(Dataset excerpts begins)

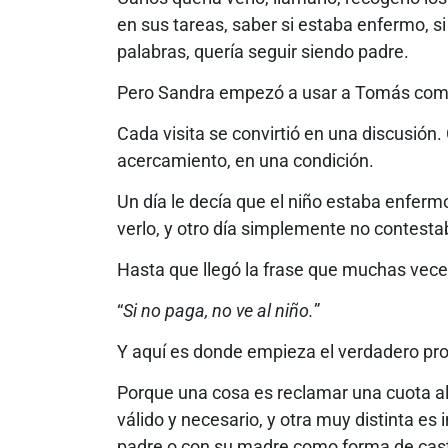
en sus tareas, saber si estaba enfermo, si
palabras, quería seguir siendo padre.
Pero Sandra empezó a usar a Tomás como
Cada visita se convirtió en una discusión
acercamiento, en una condición.
Un día le decía que el niño estaba enfermo
verlo, y otro día simplemente no contestab
Hasta que llegó la frase que muchas veces
“
Si no paga, no ve al niño.
”
Y aquí es donde empieza el verdadero pr
Porque una cosa es reclamar una cuota a
válido y necesario, y otra muy distinta e
padre o con su madre como forma de cast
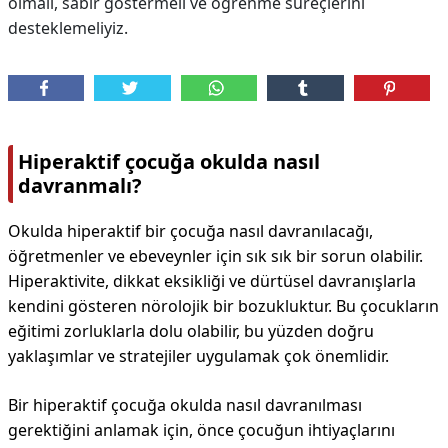
olmalı, sabır göstermeli ve öğrenme süreçlerini
desteklemeliyiz.
Hiperaktif çocuğa okulda nasıl
davranmalı?
Okulda hiperaktif bir çocuğa nasıl davranılacağı,
öğretmenler ve ebeveynler için sık sık bir sorun olabilir.
Hiperaktivite, dikkat eksikliği ve dürtüsel davranışlarla
kendini gösteren nörolojik bir bozukluktur. Bu çocukların
eğitimi zorluklarla dolu olabilir, bu yüzden doğru
yaklaşımlar ve stratejiler uygulamak çok önemlidir.
Bir hiperaktif çocuğa okulda nasıl davranılması
gerektiğini anlamak için, önce çocuğun ihtiyaçlarını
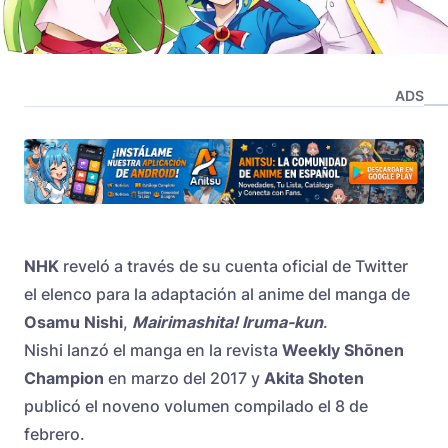
ADS
NHK
reveló a través de su cuenta oficial de Twitter
el elenco para la adaptación al anime del manga de
Osamu Nishi
,
Mairimashita! Iruma-kun
.
Nishi lanzó el manga en la revista
Weekly Shōnen
Champion
en marzo del 2017 y
Akita Shoten
publicó el noveno volumen compilado el 8 de
febrero.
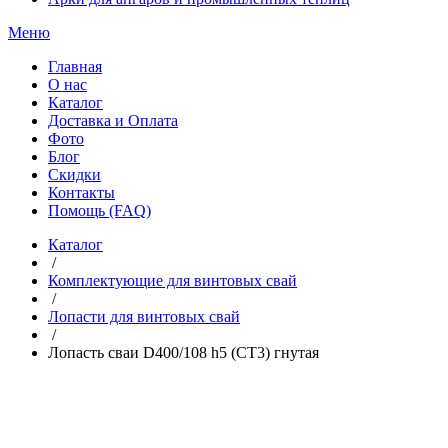
Меню
Главная
О нас
Каталог
Доставка и Оплата
Фото
Блог
Скидки
Контакты
Помощь (FAQ)
Каталог
/
Комплектующие для винтовых свай
/
Лопасти для винтовых свай
/
Лопасть сваи D400/108 h5 (СТ3) гнутая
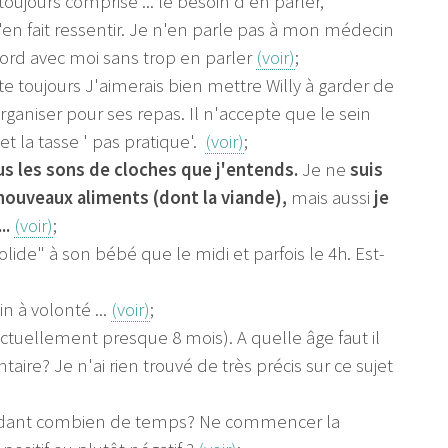
toujours comprise ... le besoin d'en parler,
en fait ressentir. Je n'en parle pas à mon médecin
cord avec moi sans trop en parler
(voir)
;
llaite toujours J'aimerais bien mettre Willy à garder de
niser pour ses repas. Il n'accepte que le sein
et la tasse ' pas pratique'.
(voir)
;
us les sons de cloches que j'entends.
Je ne
suis
nouveaux aliments (dont la viande),
mais aussi
je
..
(voir)
;
lide" à son bébé que le midi et parfois le 4h. Est-
n à volonté ...
(voir)
;
 actuellement presque 8 mois). A quelle âge faut il
ire? Je n'ai rien trouvé de très précis sur ce sujet
? pendant combien de temps? Ne commencer la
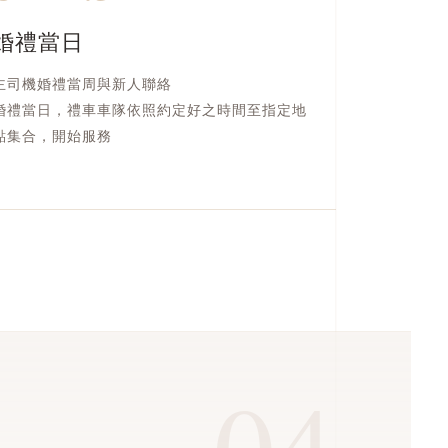
婚禮當日
主司機婚禮當周與新人聯絡
婚禮當日，禮車車隊依照約定好之時間至指定地
點集合，開始服務
04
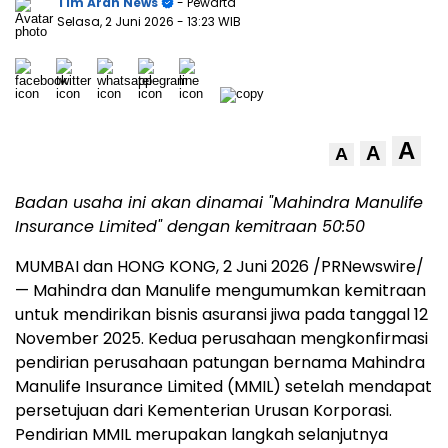
Tim Arah News
- Pewarta
Selasa, 2 Juni 2026
- 13:23 WIB
A
A
A
Badan usaha ini akan dinamai "Mahindra Manulife
Insurance Limited" dengan kemitraan 50:50
MUMBAI dan HONG KONG
,
2 Juni 2026
/PRNewswire/
— Mahindra dan Manulife mengumumkan kemitraan
untuk mendirikan bisnis asuransi jiwa pada tanggal 12
November 2025. Kedua perusahaan mengkonfirmasi
pendirian perusahaan patungan bernama Mahindra
Manulife Insurance Limited (MMIL) setelah mendapat
persetujuan dari Kementerian Urusan Korporasi.
Pendirian MMIL merupakan langkah selanjutnya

(Dataset excerpts ends)

Tell how many lines above contain the word "niño". Nothing but the number is needed.

2